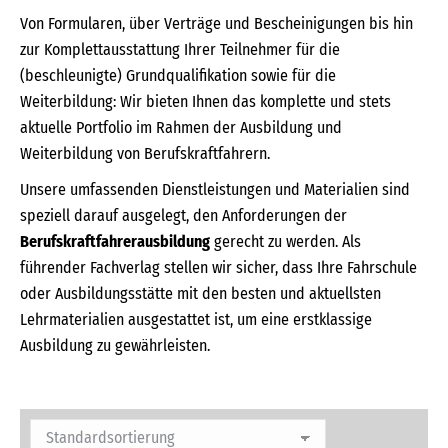
Von Formularen, über Verträge und Bescheinigungen bis hin
zur Komplettausstattung Ihrer Teilnehmer für die
(beschleunigte) Grundqualifikation sowie für die
Weiterbildung: Wir bieten Ihnen das komplette und stets
aktuelle Portfolio im Rahmen der Ausbildung und
Weiterbildung von Berufskraftfahrern.
Unsere umfassenden Dienstleistungen und Materialien sind
speziell darauf ausgelegt, den Anforderungen der
Berufskraftfahrerausbildung
gerecht zu werden. Als
führender Fachverlag stellen wir sicher, dass Ihre Fahrschule
oder Ausbildungsstätte mit den besten und aktuellsten
Lehrmaterialien ausgestattet ist, um eine erstklassige
Ausbildung zu gewährleisten.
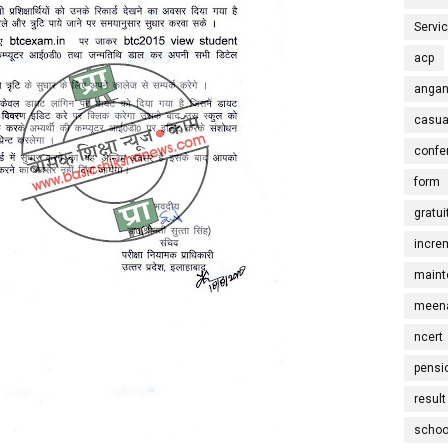
Servi
acp
angan
casua
confe
form
gratui
incre
maint
meena
ncert
pensi
result
schoo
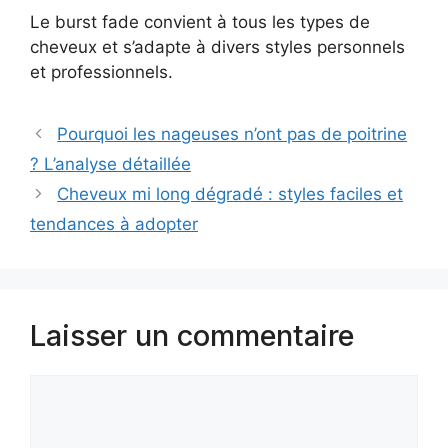
Le burst fade convient à tous les types de
cheveux et s’adapte à divers styles personnels
et professionnels.
Pourquoi les nageuses n’ont pas de poitrine
? L’analyse détaillée
Cheveux mi long dégradé : styles faciles et
tendances à adopter
Laisser un commentaire
Commentaire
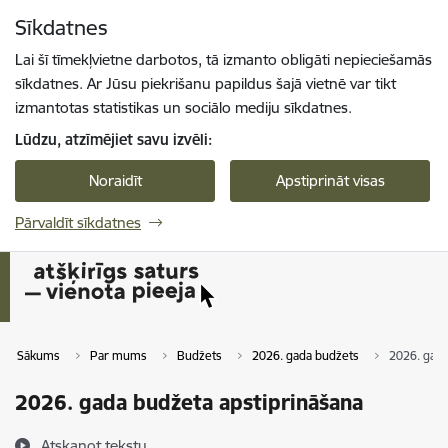
Pāriet uz lapas saturu
Sīkdatnes
Spied
lai meklētu
Enter
Lai šī tīmekļvietne darbotos, tā izmanto obligāti nepieciešamās
sīkdatnes. Ar Jūsu piekrišanu papildus šajā vietnē var tikt
izmantotas statistikas un sociālo mediju sīkdatnes.
Lūdzu, atzīmējiet savu izvēli:
Noraidīt
Apstiprināt visas
Pārvaldīt sīkdatnes
Sākums
Par mums
Budžets
2026. gada budžets
2026. gada
2026. gada budžeta apstiprināšana
Atskaņot tekstu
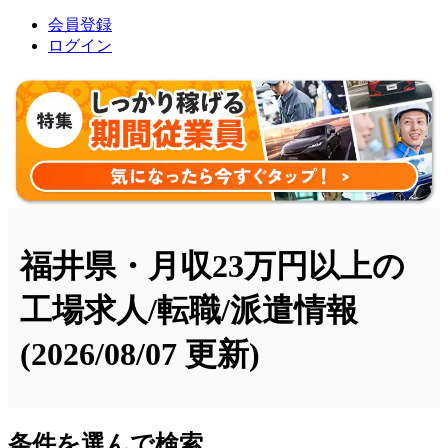
会員登録
ログイン
福井県・月収23万円以上の
工場求人/転職/派遣情報
(2026/08/07 更新)
条件を選んで検索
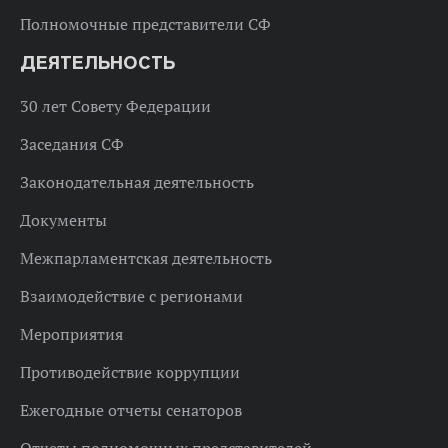
Полномочные представители СФ
ДЕЯТЕЛЬНОСТЬ
30 лет Совету Федерации
Заседания СФ
Законодательная деятельность
Документы
Межпарламентская деятельность
Взаимодействие с регионами
Мероприятия
Противодействие коррупции
Ежегодные отчеты сенаторов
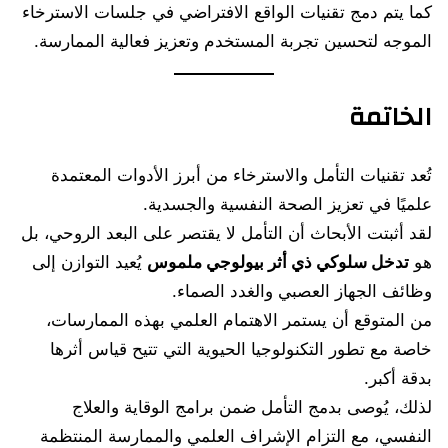
كما يتم دمج تقنيات الواقع الافتراضي في جلسات الاسترخاء
الموجه لتحسين تجربة المستخدم وتعزيز فعالية الممارسة.
الخاتمة
تُعد تقنيات التأمل والاسترخاء من أبرز الأدوات المعتمدة
علميًا في تعزيز الصحة النفسية والجسدية.
لقد أثبتت الأبحاث أن التأمل لا يقتصر على البعد الروحي، بل
هو
تدخل سلوكي ذي أثر بيولوجي ملموس
يُعيد التوازن إلى
وظائف الجهاز العصبي والغدد الصماء.
من المتوقع أن يستمر الاهتمام العلمي بهذه الممارسات،
خاصة مع تطور التكنولوجيا الحيوية التي تتيح قياس أثرها
بدقة أكبر.
لذلك، يُوصى بدمج التأمل ضمن برامج الوقاية والعلاج
النفسي، مع التزام الإشراف العلمي والممارسة المنتظمة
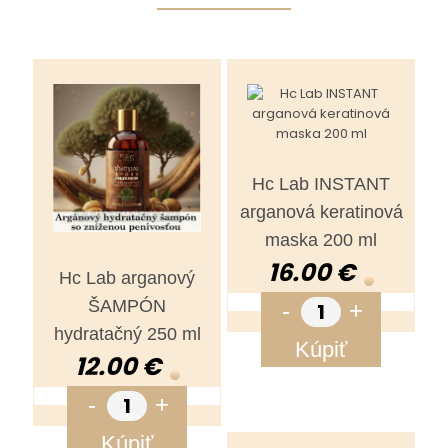
Hc Lab INSTANT
arganová keratinová
maska 200 ml
16.00 €
Hc Lab arganový
ŠAMPÓN
-
+
hydratačný 250 ml
Kúpiť
12.00 €
-
+
Kúpiť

__YOUR OBJECTIVE__: If any image appears in the entries, omit it and return the rest verbatim.

__ANSWER SPACE__:
Von Formularen, über Verträge und Bescheinigungen bis hin
zur Komplettausstattung Ihrer Teilnehmer für die
(beschleunigte) Grundqualifikation sowie für die
Weiterbildung: Wir bieten Ihnen das komplette und stets
aktuelle Portfolio im Rahmen der Ausbildung und
Weiterbildung von Berufskraftfahrern.
Unsere umfassenden Dienstleistungen und Materialien sind
speziell darauf ausgelegt, den Anforderungen der
Berufskraftfahrerausbildung
gerecht zu werden. Als
führender Fachverlag stellen wir sicher, dass Ihre Fahrschule
oder Ausbildungsstätte mit den besten und aktuellsten
Lehrmaterialien ausgestattet ist, um eine erstklassige
Ausbildung zu gewährleisten.
Servi
acp
angan
casua
confe
form
gratui
incre
maint
meena
ncert
pensi
result
schoo
Le burst fade convient à tous les types de
cheveux et s’adapte à divers styles personnels
et professionnels.
Pourquoi les nageuses n’ont pas de poitrine
? L’analyse détaillée
Cheveux mi long dégradé : styles faciles et
tendances à adopter
Laisser un commentaire
Commentaire
Pāriet uz lapas saturu
Sīkdatnes
Spied
lai meklētu
Enter
Lai šī tīmekļvietne darbotos, tā izmanto obligāti nepieciešamās
sīkdatnes. Ar Jūsu piekrišanu papildus šajā vietnē var tikt
izmantotas statistikas un sociālo mediju sīkdatnes.
Lūdzu, atzīmējiet savu izvēli:
Noraidīt
Apstiprināt visas
Pārvaldīt sīkdatnes
Sākums
Par mums
Budžets
2026. gada budžets
2026. gada
2026. gada budžeta apstiprināšana
Atskaņot tekstu
会員登録
ログイン
福井県・月収23万円以上の
工場求人/転職/派遣情報
(2026/08/07 更新)
条件を選んで検索
Полномочные представители СФ
ДЕЯТЕЛЬНОСТЬ
30 лет Совету Федерации
Заседания СФ
Законодательная деятельность
Документы
Межпарламентская деятельность
Взаимодействие с регионами
Мероприятия
Противодействие коррупции
Ежегодные отчеты сенаторов
كما يتم دمج تقنيات الواقع الافتراضي في جلسات الاسترخاء
الموجه لتحسين تجربة المستخدم وتعزيز فعالية الممارسة.
الخاتمة
تُعد تقنيات التأمل والاسترخاء من أبرز الأدوات المعتمدة
علميًا في تعزيز الصحة النفسية والجسدية.
لقد أثبتت الأبحاث أن التأمل لا يقتصر على البعد الروحي، بل
هو
تدخل سلوكي ذي أثر بيولوجي ملموس
يُعيد التوازن إلى
وظائف الجهاز العصبي والغدد الصماء.
من المتوقع أن يستمر الاهتمام العلمي بهذه الممارسات،
خاصة مع تطور التكنولوجيا الحيوية التي تتيح قياس أثرها
بدقة أكبر.
لذلك، يُوصى بدمج التأمل ضمن برامج الوقاية والعلاج
النفسي، مع التزام الإشراف العلمي والممارسة المنتظمة
Hc Lab INSTANT
arganová keratinová
maska 200 ml
16.00 €
Hc Lab arganový
ŠAMPÓN
-
+
hydratačný 250 ml
Kúpiť
12.00 €
-
+
Kúpiť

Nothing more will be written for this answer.